In any instance, gas-lift systems rely upon compressors located at the surface that inject gas down the well annulus. When gas-lift systems became popular in the first half of the 20th century, injection (or reinjection) was provided from large central compressor stations having multiple banks, or stages, of compressors. Individual compressors were typically only designed to perform one stage of compression, meaning a series of compressors (or banks of compressors) were used to perform sequential stages of compression until the desired injection pressure was reached. Often, lean-oil “gas plants” were associated with these compressor stations, which would strip the propane, butane, hexane, and other components knows as natural gas liquids (or “NGL's”) from the gas prior to reinjection.
Compressor technology has improved in the last 60 years, with the advent of higher horsepower engines and compressor frames having smaller footprints. The large central compressor facilities have been replaced by smaller distributed compressor stations, with individual compressors capable of performing all stages of compression (usually three stages). However, the gas plant technology has not migrated to the field level due to economies of scale and the significant investment required. Stated another way, local compressors do not have an associated separator for stripping out NGL's.
It is observed that operators will install and use the same compressor for both their well-site injection as used for post-production gas sales. Beneficially, gas-lift compression and gas sale compression normally have the same discharge pressure requirements, that is, (1,000 to 1,200 psig). Thus, the well site compressor is physically capable of performing either task. However, design components favorable to “gas sales” work against the successful operation of a “gas-lift” compressor, primarily due to the NGL components that have not been removed due to the lack of an on-site gas plant. When NGL components go through the compression cycle, they often condense in the gas coolers. This causes multiple operating problems for the compression process, and results in additional expense, additional downtime, and sometimes environmentally un-friendly practices.
FIG. 1 presents a phase diagram 100 showing pressure (in PSIA) of natural gas as a function of temperature (in ° F.). Specifically, the natural gas is predominantly methane, with diminishing concentrations of ethane, propane and hexane. Trace amounts of carbon dioxide, nitrogen and sulfuric components may also be present.
As can be seen, at the lowest temperatures the natural gas mixture will reside in a fully liquid phase 110. Note that these are low, sub-zero temperatures. As temperature increases, the mixture will enter a two-phase condition 120 comprised of liquids and gases. The higher the pressure, the more liquids will be present. Finally, as the temperature increases, the mixture will enter a fully vapor phase 130.
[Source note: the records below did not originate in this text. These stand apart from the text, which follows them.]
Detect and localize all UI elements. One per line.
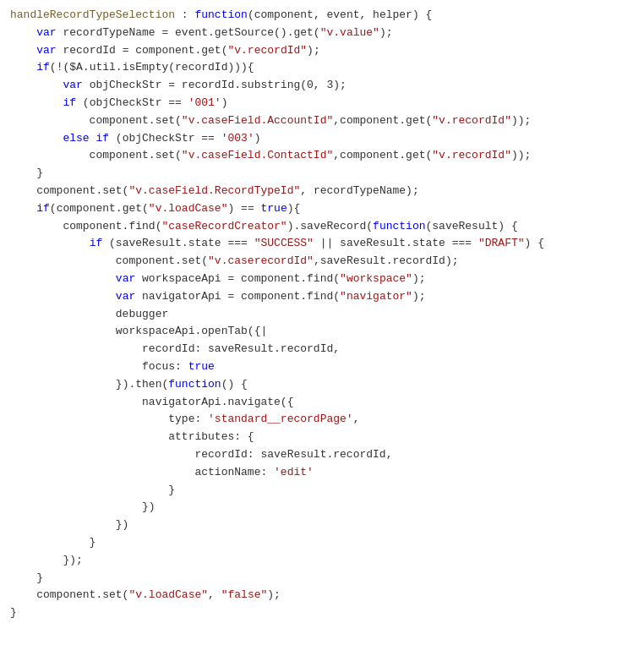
code-token: component.set( (10, 253, 208, 271)
code-token: } (10, 534, 96, 552)
code-line: if(!($A.util.isEmpty(recordId))){ (0, 59, 644, 77)
code-token: , (353, 411, 360, 429)
code-token: '003' (221, 130, 254, 148)
code-line: var recordId = component.get("v.recordId… (0, 42, 644, 60)
code-token: component.set( (10, 147, 182, 165)
code-token: var (36, 42, 56, 60)
code-token (10, 235, 90, 253)
code-token: ); (412, 288, 426, 306)
code-token: (saveResult) { (426, 218, 518, 236)
code-token: "caseRecordCreator" (161, 218, 287, 236)
code-token: ); (412, 271, 426, 288)
code-token (10, 130, 63, 148)
code-line: } (0, 482, 644, 500)
code-line: }) (0, 499, 644, 517)
code-token: ){ (287, 200, 301, 218)
code-line: var recordTypeName = event.getSource().g… (0, 25, 644, 42)
code-token: ); (267, 587, 281, 604)
code-token: } (10, 165, 43, 183)
code-token: (objCheckStr == (76, 95, 188, 112)
code-token (10, 77, 63, 95)
code-line: } (0, 534, 644, 552)
code-token: "v.caseField.AccountId" (182, 112, 333, 130)
code-line: component.set("v.loadCase", "false"); (0, 587, 644, 604)
code-line: var workspaceApi = component.find("works… (0, 271, 644, 288)
code-line: } (0, 570, 644, 588)
code-token: "v.recordId" (432, 112, 511, 130)
code-token: if (36, 59, 50, 77)
code-token: "v.value" (320, 25, 379, 42)
code-token: recordId: saveResult.recordId, (10, 446, 392, 464)
code-line: navigatorApi.navigate({ (0, 394, 644, 412)
code-token: "v.caseField.RecordTypeId" (128, 183, 300, 200)
code-token: "v.loadCase" (149, 200, 228, 218)
code-token: objCheckStr = recordId.substring(0, 3); (83, 77, 347, 95)
code-token (10, 59, 36, 77)
code-line: }) (0, 517, 644, 534)
code-token: ,component.get( (333, 112, 432, 130)
code-token: () { (221, 376, 248, 394)
code-token: '001' (188, 95, 221, 112)
code-line: component.set("v.caserecordId",saveResul… (0, 253, 644, 271)
code-line: else if (objCheckStr == '003') (0, 130, 644, 148)
code-token: "v.caserecordId" (208, 253, 314, 271)
code-token: component.find( (10, 218, 161, 236)
code-token: var (116, 288, 135, 306)
code-token: recordId = component.get( (57, 42, 228, 60)
code-token: ) { (525, 235, 544, 253)
code-token: var (36, 25, 56, 42)
code-token: ) (254, 130, 261, 148)
code-token: ,saveResult.recordId); (314, 253, 459, 271)
code-line: actionName: 'edit' (0, 464, 644, 482)
code-token (10, 376, 116, 394)
code-token: ); (379, 25, 393, 42)
code-line: recordId: saveResult.recordId, (0, 446, 644, 464)
code-token: handleRecordTypeSelection (10, 7, 175, 25)
code-token: function (373, 218, 425, 236)
code-token: } (10, 570, 43, 588)
code-token: if (63, 95, 76, 112)
code-token: ) == (227, 200, 260, 218)
code-token: : (175, 7, 194, 25)
code-line: var navigatorApi = component.find("navig… (0, 288, 644, 306)
code-token: "v.recordId" (227, 42, 307, 60)
code-line: if (saveResult.state === "SUCCESS" || sa… (0, 235, 644, 253)
code-token: , recordTypeName); (300, 183, 418, 200)
code-line: attributes: { (0, 429, 644, 446)
code-line: component.set("v.caseField.ContactId",co… (0, 147, 644, 165)
code-token: type: (10, 411, 208, 429)
code-token: attributes: { (10, 429, 254, 446)
code-token: else (63, 130, 89, 148)
code-line: if(component.get("v.loadCase") == true){ (0, 200, 644, 218)
code-token (10, 200, 36, 218)
code-token: actionName: (10, 464, 274, 482)
code-token: ).saveRecord( (287, 218, 373, 236)
code-line: }).then(function() { (0, 376, 644, 394)
code-token: ,component.get( (333, 147, 432, 165)
code-token: workspaceApi.openTab({ (10, 323, 260, 341)
code-token: focus: (10, 358, 188, 376)
code-token: var (116, 271, 135, 288)
code-token: } (10, 482, 175, 500)
code-line: var objCheckStr = recordId.substring(0, … (0, 77, 644, 95)
code-token: ); (307, 42, 320, 60)
code-line: debugger (0, 306, 644, 324)
code-token: debugger (10, 306, 168, 324)
code-line: if (objCheckStr == '001') (0, 95, 644, 112)
code-line: focus: true (0, 358, 644, 376)
code-line: component.set("v.caseField.RecordTypeId"… (0, 183, 644, 200)
code-token: }).then( (116, 376, 168, 394)
code-token: (objCheckStr == (109, 130, 221, 148)
code-line: type: 'standard__recordPage', (0, 411, 644, 429)
code-token: if (90, 235, 103, 253)
code-line: workspaceApi.openTab({| (0, 323, 644, 341)
code-token: "false" (221, 587, 268, 604)
code-token: )); (511, 112, 531, 130)
code-token: (saveResult.state === (102, 235, 254, 253)
code-token: function (168, 376, 221, 394)
code-line: } (0, 165, 644, 183)
code-token: (component.get( (50, 200, 149, 218)
code-token: component.set( (10, 112, 182, 130)
code-token: 'edit' (274, 464, 314, 482)
code-token: "workspace" (340, 271, 412, 288)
For gas compressors, proper control of gas temperatures at elevated levels means keeping pressures and temperatures in the vapor phase 130. This will prevent condensation of any hydrocarbons and the attendant operational problems.
Accordingly, a compression system and method are needed that allow for the real-time control of discharge temperatures from compressors using on-site heat exchangers. A need further exists for a multi-stage compressor system for wellbore gas injection wherein the temperature control points of first and/or second stage cooler discharges are automatically controlled in order to push heat produced by adiabatic compression to the third (or a final) stage. Preferably, discharge temperatures throughout the compression process are elevated to maintain gas in the vapor phase.